MiCycle East, 58 Southgate Road, London. Phone: 020 7249 1212
Barclays Bikes: Owen opened his bike shop in Dalston 24 years ago. Since then, the area has changed almost beyond recognition. Owen was a musician in his early adult life and only set up Barclays after getting tired of life on the road. Barclays is a bike shop with no frills, but a lot of returning customers, and if anyone has seen the changes in cycling demographics, it’s Owen.
“It was always a community shop from the day I opened it up,” says Owen. “I served people in the area that I’d known for years. I served them and now I serve their children. It’s only since the area has changed that I’ve started getting a new set of customers. They’ve uplifted me a little bit though, because they’ve got all this disposable income.”
Like Sam, Owen refuses to do any marketing. He doesn’t even have a website, yet he says he’s busier than he ever has been. Owen sees the number of women cyclists rising right in front of his eyes. “Five years ago there would be 30 men’s bikes come in and three women’s bikes. Now it’s half and half. When I stand outside the shop there’s a row of 10 cyclists waiting at the lights and at least four are women. Years ago you wouldn’t even find one in that bunch.”
“I served people in the area that I’d known for years. I served them and now I serve their children.”

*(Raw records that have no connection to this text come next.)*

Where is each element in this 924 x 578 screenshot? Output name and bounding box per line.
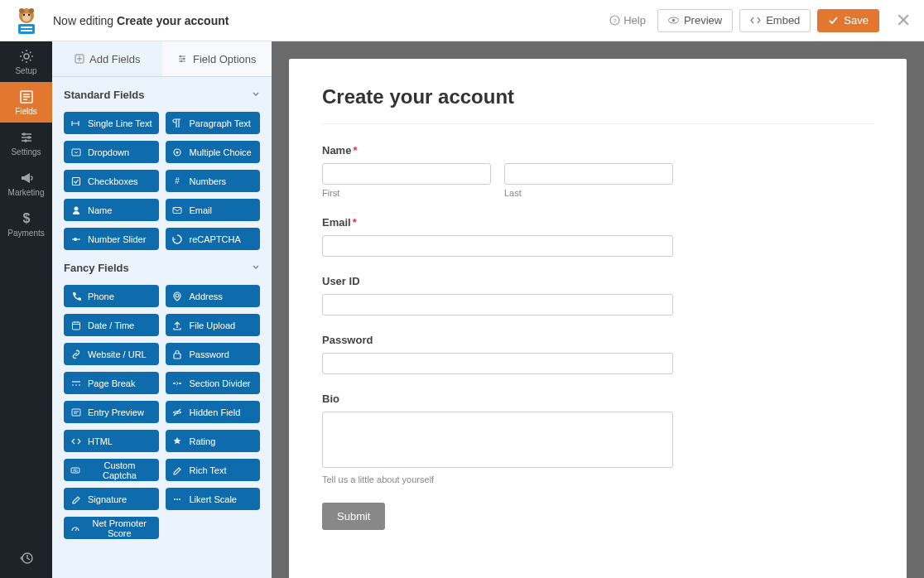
field-hidden-field[interactable]: Hidden Field (166, 401, 261, 423)
svg-rect-41 (173, 207, 181, 213)
svg-rect-45 (72, 322, 79, 330)
custom-captcha-icon: Ab (70, 465, 80, 475)
field-net-promoter-score[interactable]: Net Promoter Score (64, 517, 159, 539)
top-bar: Now editing Create your account ? Help P… (0, 0, 924, 41)
form-canvas: Create your account Name* First Last Ema… (272, 41, 924, 578)
field-number-slider[interactable]: Number Slider (64, 228, 159, 250)
history-icon (19, 551, 34, 566)
field-checkboxes[interactable]: Checkboxes (64, 170, 159, 192)
file-upload-icon (172, 320, 183, 330)
field-recaptcha[interactable]: reCAPTCHA (166, 228, 261, 250)
field-signature[interactable]: Signature (64, 488, 159, 510)
section-standard[interactable]: Standard Fields (64, 77, 260, 112)
megaphone-icon (19, 171, 34, 185)
add-icon (74, 54, 84, 65)
svg-point-61 (176, 499, 178, 500)
svg-line-63 (75, 528, 77, 531)
gear-icon (19, 49, 34, 64)
svg-rect-8 (21, 30, 32, 31)
field-email[interactable]: Email (166, 199, 261, 221)
nav-settings[interactable]: Settings (0, 123, 52, 163)
nav-fields[interactable]: Fields (0, 82, 52, 123)
svg-point-23 (24, 139, 27, 142)
svg-point-5 (28, 13, 30, 15)
close-icon[interactable]: ✕ (896, 10, 911, 31)
field-entry-preview[interactable]: Entry Preview (64, 401, 159, 423)
preview-button[interactable]: Preview (657, 9, 733, 32)
svg-point-44 (176, 294, 179, 297)
field-page-break[interactable]: Page Break (64, 372, 159, 394)
field-section-divider[interactable]: Section Divider (166, 372, 261, 394)
svg-point-13 (24, 54, 29, 59)
field-userid[interactable]: User ID (322, 275, 873, 315)
field-likert-scale[interactable]: Likert Scale (166, 488, 261, 510)
field-phone[interactable]: Phone (64, 285, 159, 307)
svg-point-40 (74, 206, 78, 210)
hidden-field-icon (172, 407, 183, 417)
svg-text:#: # (175, 176, 180, 185)
likert-scale-icon (172, 494, 183, 504)
input-password[interactable] (322, 353, 673, 374)
app-logo (10, 4, 43, 37)
svg-point-60 (174, 499, 176, 500)
input-first-name[interactable] (322, 163, 491, 185)
field-email[interactable]: Email* (322, 216, 873, 257)
field-file-upload[interactable]: File Upload (166, 314, 261, 336)
input-bio[interactable] (322, 412, 673, 468)
svg-point-30 (180, 55, 182, 58)
save-button[interactable]: Save (817, 9, 879, 32)
section-fancy[interactable]: Fancy Fields (64, 250, 260, 285)
field-address[interactable]: Address (166, 285, 261, 307)
fields-sidebar: Add Fields Field Options Standard Fields… (52, 41, 272, 578)
date-time-icon (70, 320, 81, 330)
svg-point-43 (74, 238, 77, 241)
nav-marketing[interactable]: Marketing (0, 163, 52, 204)
field-multiple-choice[interactable]: Multiple Choice (166, 141, 261, 163)
nav-history[interactable] (0, 538, 52, 578)
field-custom-captcha[interactable]: AbCustom Captcha (64, 459, 159, 481)
editing-label: Now editing Create your account (53, 14, 229, 27)
field-website-url[interactable]: Website / URL (64, 343, 159, 365)
field-dropdown[interactable]: Dropdown (64, 141, 159, 163)
field-password[interactable]: Password (322, 334, 873, 374)
nav-payments[interactable]: $ Payments (0, 204, 52, 244)
field-password[interactable]: Password (166, 343, 261, 365)
input-last-name[interactable] (504, 163, 673, 185)
svg-rect-49 (174, 354, 180, 359)
sliders-icon (19, 130, 34, 145)
code-icon (750, 15, 761, 26)
field-numbers[interactable]: #Numbers (166, 170, 261, 192)
input-email[interactable] (322, 235, 673, 257)
embed-button[interactable]: Embed (739, 9, 811, 32)
field-rating[interactable]: Rating (166, 430, 261, 452)
svg-point-32 (183, 58, 185, 60)
field-paragraph-text[interactable]: Paragraph Text (166, 112, 261, 134)
eye-icon (668, 15, 679, 26)
options-icon (177, 54, 188, 65)
net-promoter-score-icon (70, 523, 80, 533)
svg-point-2 (29, 8, 34, 13)
field-name[interactable]: Name* First Last (322, 144, 873, 198)
tab-field-options[interactable]: Field Options (162, 41, 272, 76)
submit-button[interactable]: Submit (322, 503, 385, 530)
field-single-line-text[interactable]: Single Line Text (64, 112, 159, 134)
recaptcha-icon (172, 234, 183, 244)
field-bio[interactable]: Bio Tell us a little about yourself (322, 393, 873, 484)
email-icon (172, 205, 183, 215)
field-rich-text[interactable]: Rich Text (166, 459, 261, 481)
help-link[interactable]: ? Help (609, 14, 646, 26)
input-userid[interactable] (322, 294, 673, 315)
password-icon (172, 349, 183, 359)
tab-add-fields[interactable]: Add Fields (52, 41, 162, 76)
field-name[interactable]: Name (64, 199, 159, 221)
field-date-time[interactable]: Date / Time (64, 314, 159, 336)
nav-setup[interactable]: Setup (0, 41, 52, 82)
page-break-icon (70, 378, 81, 388)
address-icon (172, 291, 183, 301)
svg-point-4 (23, 13, 25, 15)
bio-helptext: Tell us a little about yourself (322, 474, 873, 484)
field-html[interactable]: HTML (64, 430, 159, 452)
help-icon: ? (609, 15, 620, 26)
multiple-choice-icon (172, 147, 183, 157)
checkboxes-icon (70, 176, 81, 186)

Owen has just signed another 10-year lease on the building and will hand over the reigns to his nephew when he retires. Longevity in a small business, especially one being passed on through the family is rare in modern London. It shows that a bike shop can remain rooted in the community in which it was formed but also adapt to changing circumstances.

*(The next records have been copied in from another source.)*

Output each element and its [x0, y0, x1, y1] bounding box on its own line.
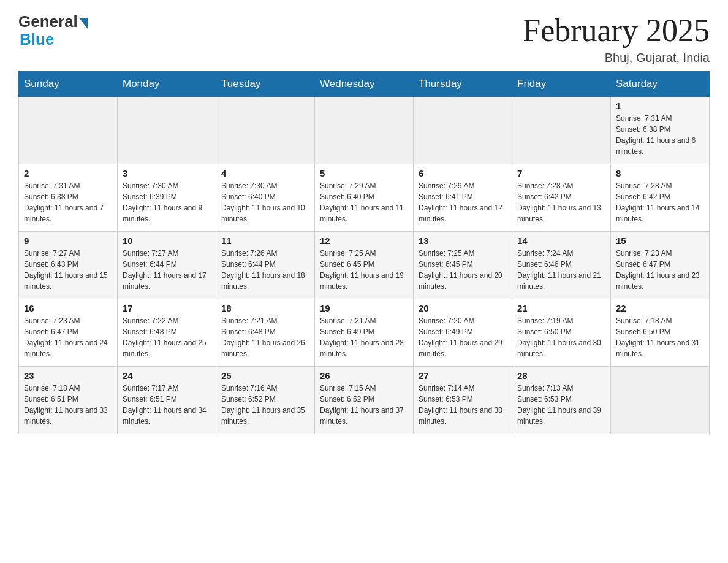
day-info: Sunrise: 7:30 AMSunset: 6:40 PMDaylight:… — [221, 180, 309, 224]
calendar-week-row: 23Sunrise: 7:18 AMSunset: 6:51 PMDayligh… — [19, 367, 710, 434]
calendar-cell: 23Sunrise: 7:18 AMSunset: 6:51 PMDayligh… — [19, 367, 118, 434]
day-number: 10 — [123, 236, 211, 246]
day-of-week-header: Monday — [118, 72, 216, 97]
calendar-cell — [315, 97, 414, 164]
month-title: February 2025 — [523, 12, 710, 48]
calendar-cell: 27Sunrise: 7:14 AMSunset: 6:53 PMDayligh… — [414, 367, 512, 434]
days-of-week-row: SundayMondayTuesdayWednesdayThursdayFrid… — [19, 72, 710, 97]
day-info: Sunrise: 7:29 AMSunset: 6:40 PMDaylight:… — [320, 180, 408, 224]
day-number: 25 — [221, 370, 309, 381]
calendar-cell: 20Sunrise: 7:20 AMSunset: 6:49 PMDayligh… — [414, 299, 512, 367]
calendar-week-row: 16Sunrise: 7:23 AMSunset: 6:47 PMDayligh… — [19, 299, 710, 367]
day-of-week-header: Friday — [512, 72, 611, 97]
calendar-cell: 7Sunrise: 7:28 AMSunset: 6:42 PMDaylight… — [512, 164, 611, 232]
day-number: 15 — [616, 236, 704, 246]
day-number: 2 — [24, 168, 112, 178]
calendar-cell: 6Sunrise: 7:29 AMSunset: 6:41 PMDaylight… — [414, 164, 512, 232]
day-number: 8 — [616, 168, 704, 178]
day-info: Sunrise: 7:30 AMSunset: 6:39 PMDaylight:… — [123, 180, 211, 224]
day-of-week-header: Sunday — [19, 72, 118, 97]
calendar-cell: 10Sunrise: 7:27 AMSunset: 6:44 PMDayligh… — [118, 232, 216, 299]
day-number: 9 — [24, 236, 112, 246]
day-of-week-header: Wednesday — [315, 72, 414, 97]
day-number: 26 — [320, 370, 408, 381]
day-info: Sunrise: 7:26 AMSunset: 6:44 PMDaylight:… — [221, 248, 309, 292]
day-info: Sunrise: 7:23 AMSunset: 6:47 PMDaylight:… — [24, 315, 112, 359]
day-number: 19 — [320, 303, 408, 313]
calendar-cell: 16Sunrise: 7:23 AMSunset: 6:47 PMDayligh… — [19, 299, 118, 367]
day-number: 13 — [419, 236, 507, 246]
calendar-cell: 15Sunrise: 7:23 AMSunset: 6:47 PMDayligh… — [611, 232, 710, 299]
calendar-cell: 22Sunrise: 7:18 AMSunset: 6:50 PMDayligh… — [611, 299, 710, 367]
calendar-cell: 12Sunrise: 7:25 AMSunset: 6:45 PMDayligh… — [315, 232, 414, 299]
calendar-cell: 21Sunrise: 7:19 AMSunset: 6:50 PMDayligh… — [512, 299, 611, 367]
calendar-table: SundayMondayTuesdayWednesdayThursdayFrid… — [18, 71, 710, 434]
day-info: Sunrise: 7:23 AMSunset: 6:47 PMDaylight:… — [616, 248, 704, 292]
day-number: 4 — [221, 168, 309, 178]
day-number: 16 — [24, 303, 112, 313]
day-number: 20 — [419, 303, 507, 313]
page-header: General Blue February 2025 Bhuj, Gujarat… — [18, 12, 710, 65]
day-number: 21 — [517, 303, 605, 313]
day-info: Sunrise: 7:22 AMSunset: 6:48 PMDaylight:… — [123, 315, 211, 359]
day-info: Sunrise: 7:27 AMSunset: 6:44 PMDaylight:… — [123, 248, 211, 292]
calendar-cell: 11Sunrise: 7:26 AMSunset: 6:44 PMDayligh… — [216, 232, 315, 299]
day-number: 14 — [517, 236, 605, 246]
day-number: 7 — [517, 168, 605, 178]
calendar-cell — [216, 97, 315, 164]
day-info: Sunrise: 7:15 AMSunset: 6:52 PMDaylight:… — [320, 383, 408, 427]
day-number: 17 — [123, 303, 211, 313]
logo: General Blue — [18, 12, 88, 49]
day-info: Sunrise: 7:13 AMSunset: 6:53 PMDaylight:… — [517, 383, 605, 427]
day-number: 12 — [320, 236, 408, 246]
day-info: Sunrise: 7:28 AMSunset: 6:42 PMDaylight:… — [616, 180, 704, 224]
day-info: Sunrise: 7:20 AMSunset: 6:49 PMDaylight:… — [419, 315, 507, 359]
day-of-week-header: Saturday — [611, 72, 710, 97]
day-info: Sunrise: 7:18 AMSunset: 6:51 PMDaylight:… — [24, 383, 112, 427]
calendar-cell — [414, 97, 512, 164]
day-info: Sunrise: 7:14 AMSunset: 6:53 PMDaylight:… — [419, 383, 507, 427]
day-info: Sunrise: 7:17 AMSunset: 6:51 PMDaylight:… — [123, 383, 211, 427]
day-info: Sunrise: 7:29 AMSunset: 6:41 PMDaylight:… — [419, 180, 507, 224]
calendar-cell: 4Sunrise: 7:30 AMSunset: 6:40 PMDaylight… — [216, 164, 315, 232]
day-number: 6 — [419, 168, 507, 178]
calendar-week-row: 1Sunrise: 7:31 AMSunset: 6:38 PMDaylight… — [19, 97, 710, 164]
day-info: Sunrise: 7:16 AMSunset: 6:52 PMDaylight:… — [221, 383, 309, 427]
calendar-cell — [611, 367, 710, 434]
calendar-cell — [512, 97, 611, 164]
calendar-cell: 17Sunrise: 7:22 AMSunset: 6:48 PMDayligh… — [118, 299, 216, 367]
day-info: Sunrise: 7:18 AMSunset: 6:50 PMDaylight:… — [616, 315, 704, 359]
day-number: 22 — [616, 303, 704, 313]
day-number: 18 — [221, 303, 309, 313]
location-subtitle: Bhuj, Gujarat, India — [523, 51, 710, 65]
day-info: Sunrise: 7:28 AMSunset: 6:42 PMDaylight:… — [517, 180, 605, 224]
day-info: Sunrise: 7:21 AMSunset: 6:49 PMDaylight:… — [320, 315, 408, 359]
day-number: 11 — [221, 236, 309, 246]
day-info: Sunrise: 7:21 AMSunset: 6:48 PMDaylight:… — [221, 315, 309, 359]
calendar-week-row: 9Sunrise: 7:27 AMSunset: 6:43 PMDaylight… — [19, 232, 710, 299]
calendar-week-row: 2Sunrise: 7:31 AMSunset: 6:38 PMDaylight… — [19, 164, 710, 232]
calendar-cell: 25Sunrise: 7:16 AMSunset: 6:52 PMDayligh… — [216, 367, 315, 434]
calendar-cell: 1Sunrise: 7:31 AMSunset: 6:38 PMDaylight… — [611, 97, 710, 164]
calendar-cell — [19, 97, 118, 164]
calendar-cell: 9Sunrise: 7:27 AMSunset: 6:43 PMDaylight… — [19, 232, 118, 299]
title-block: February 2025 Bhuj, Gujarat, India — [523, 12, 710, 65]
calendar-cell: 5Sunrise: 7:29 AMSunset: 6:40 PMDaylight… — [315, 164, 414, 232]
calendar-cell: 3Sunrise: 7:30 AMSunset: 6:39 PMDaylight… — [118, 164, 216, 232]
day-info: Sunrise: 7:31 AMSunset: 6:38 PMDaylight:… — [24, 180, 112, 224]
calendar-cell: 28Sunrise: 7:13 AMSunset: 6:53 PMDayligh… — [512, 367, 611, 434]
day-of-week-header: Thursday — [414, 72, 512, 97]
calendar-cell: 13Sunrise: 7:25 AMSunset: 6:45 PMDayligh… — [414, 232, 512, 299]
logo-blue-text: Blue — [20, 30, 54, 49]
calendar-cell: 18Sunrise: 7:21 AMSunset: 6:48 PMDayligh… — [216, 299, 315, 367]
calendar-cell: 24Sunrise: 7:17 AMSunset: 6:51 PMDayligh… — [118, 367, 216, 434]
day-info: Sunrise: 7:31 AMSunset: 6:38 PMDaylight:… — [616, 113, 704, 157]
day-number: 27 — [419, 370, 507, 381]
logo-arrow-icon — [79, 18, 88, 29]
day-info: Sunrise: 7:19 AMSunset: 6:50 PMDaylight:… — [517, 315, 605, 359]
day-info: Sunrise: 7:27 AMSunset: 6:43 PMDaylight:… — [24, 248, 112, 292]
day-number: 23 — [24, 370, 112, 381]
day-number: 1 — [616, 101, 704, 111]
day-number: 28 — [517, 370, 605, 381]
day-info: Sunrise: 7:25 AMSunset: 6:45 PMDaylight:… — [320, 248, 408, 292]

Barclays Bikes, 515 Kingsland Road, London E8 4AR. Phone: 020 7241 3131
London Bike Kitchen: The London Bike Kitchen is a “Do it Together” workshop, rather than a DIY one, which teaches you how to mend and service your own bike. Paying to do the work yourself may seem a little counter intuitive, but on the weekend the Bike Kitchen has queues snaking down the street. “As people’s knowledge grows,” says manager Jenni Gwiazdowski, “they want to know more. Bikes are really popular, especially in Hackney, so once they get a taste, they really want to keep learning.”
Originally from America, where Bike Kitchens are part of a larger leisure cycling community, Jenni thinks the reason it works in London is due to space issues. You can’t house a bike stand in a two bedroom flat, and you certainly can’t put a parts washer in your kitchen.
The Bike Kitchen runs a women and gender-variant night twice a month. Jenni said she was lucky her dad taught her a lot of basic tool use. “Most women are not encouraged to do this. The WAG night is a safe space where people can feel like it’s okay to know absolutely nothing. The atmosphere is all about asking questions. It’s okay to not know!” She also reminds me that the bike was a symbol of women’s emancipation 100 years ago. The WAG nights are really popular and feature female guest speakers such as ultra cyclist Emily Chappell and Dr. Sheila Hanlon.
London Bike Kitchen, 28 Whitmore Road, London N1 5QA. Phone: 020 8127 3808
While I was visiting each of these bike shops, a genuinely diverse range of people came through the doors. Perhaps this reflects Hackney’s multicultural make-up, or perhaps it is indicative of how open and welcoming these spaces are. From local kids learning for free and old community ties still intact to inclusive, open workshops, if these parts of Hackney are anything to go by, urban cycling is pedaling past its stereotypes into a new future.